Wednesday, March 13, 2013

Try It Tuesday...

Try it Tuesday went down with Art Smith's Unfried Chicken.
Art Smith is the executive chef of LYFE Kitchen restaurants and my mom pulled out the recipe from a magazine when she was here a few weeks ago.

Here's a pic of this spicy little dish

Warning: this chicken is SPICY. I followed the directions to a T and all of our mouths were on fire! I like spicy and it was too much for me. If you need to open your sinuses make this as the recipe calls. If you want to enjoy healthy unfried chicken the traditional way, lessen the amount of the black and cayenne pepper.
This is a great dish to make ahead during the day.

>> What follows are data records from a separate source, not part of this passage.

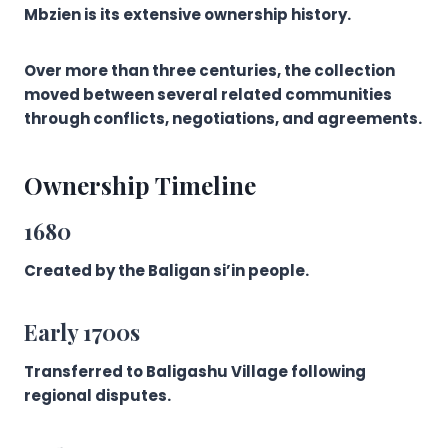
Mbzien is its extensive ownership history.
Over more than three centuries, the collection
moved between several related communities
through conflicts, negotiations, and agreements.
Ownership Timeline
1680
Created by the Baligan si’in people.
Early 1700s
Transferred to Baligashu Village following
regional disputes.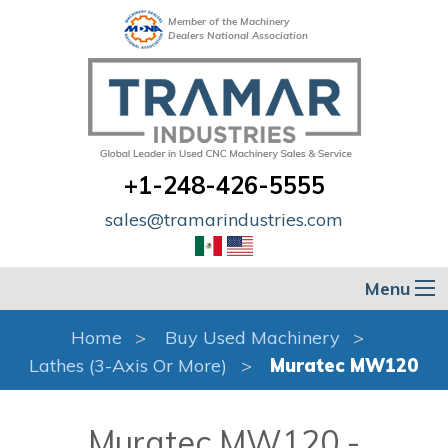
Member of the Machinery
Dealers National Association
+1-248-426-5555
sales@tramarindustries.com
Menu
Home
Buy Used Machinery
Lathes (3-Axis Or More)
Muratec MW120
Muratec MW120 -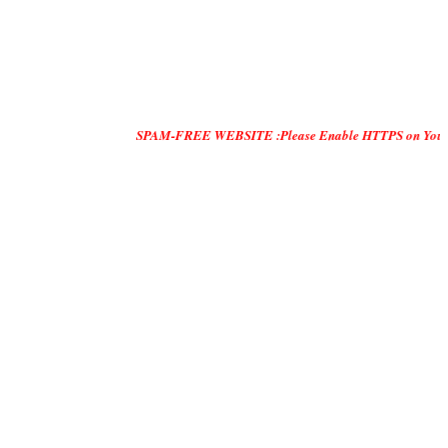
SPAM-FREE WEBSITE :Please Enable HTTPS on Your Servers and 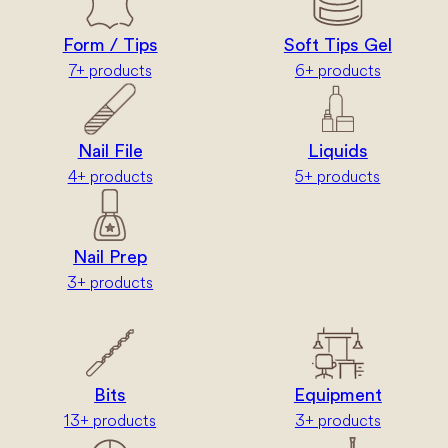
Form / Tips
Soft Tips Gel
7+ products
6+ products
Nail File
Liquids
4+ products
5+ products
Nail Prep
3+ products
Bits
Equipment
13+ products
3+ products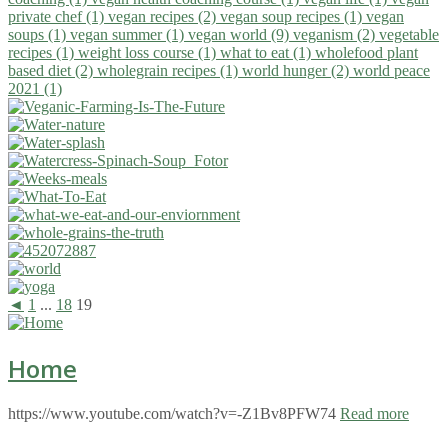
private chef (1)
vegan recipes (2)
vegan soup recipes (1)
vegan
soups (1)
vegan summer (1)
vegan world (9)
veganism (2)
vegetable
recipes (1)
weight loss course (1)
what to eat (1)
wholefood plant
based diet (2)
wholegrain recipes (1)
world hunger (2)
world peace
2021 (1)
◄
1
...
18
19
Home
https://www.youtube.com/watch?v=-Z1Bv8PFW74
Read more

I marinated the chicken in the afternoon and also combined the bread crumb mixture ahead as well. When dinner time rolled around I just shake and baked!

Here we go:
Southern Oven Unfried Chicken
Serves 4-6

1 c buttermilk
1 tbsp. hot sauce
4 skinless, boneless chicken breasts
1 1/2 cups whole wheat or regular panko break crumbs
3 tbsp. Parmesan cheese
1 1/2 tsp. onion powder
1 1/2 garlic powder
2 tsp black pepper
1 tsp cayenne pepper
1 tsp paprika
olive oil spray

Preheat oven to 400 degrees
In a bowl, combine buttermilk and hot sauce. Add chicken and allow it to marinate in the fridge for at least an hour.
Combine the dry ingredients in a self-sealing, gallon size plastic bag.
Remove chicken from marinade and place in bag. Shake well until chicken is evenly coated. Lay chicken on a lightly oiled baking sheet and chill uncovered for 30 minutes. Lightly coat with spray oil.
Bake 15-20 minutes, turn over and bake 15-20 minutes more or until done!

Super easy, healthy and great for busy nights!

1 comment:

  1. Sounds good - but I'm with you, way too spicy! What really caught my eye was your mac n' cheese. We never eat it but the kids asked for it out of the blue so it's on the menu for tomorrow. Looking forward to it!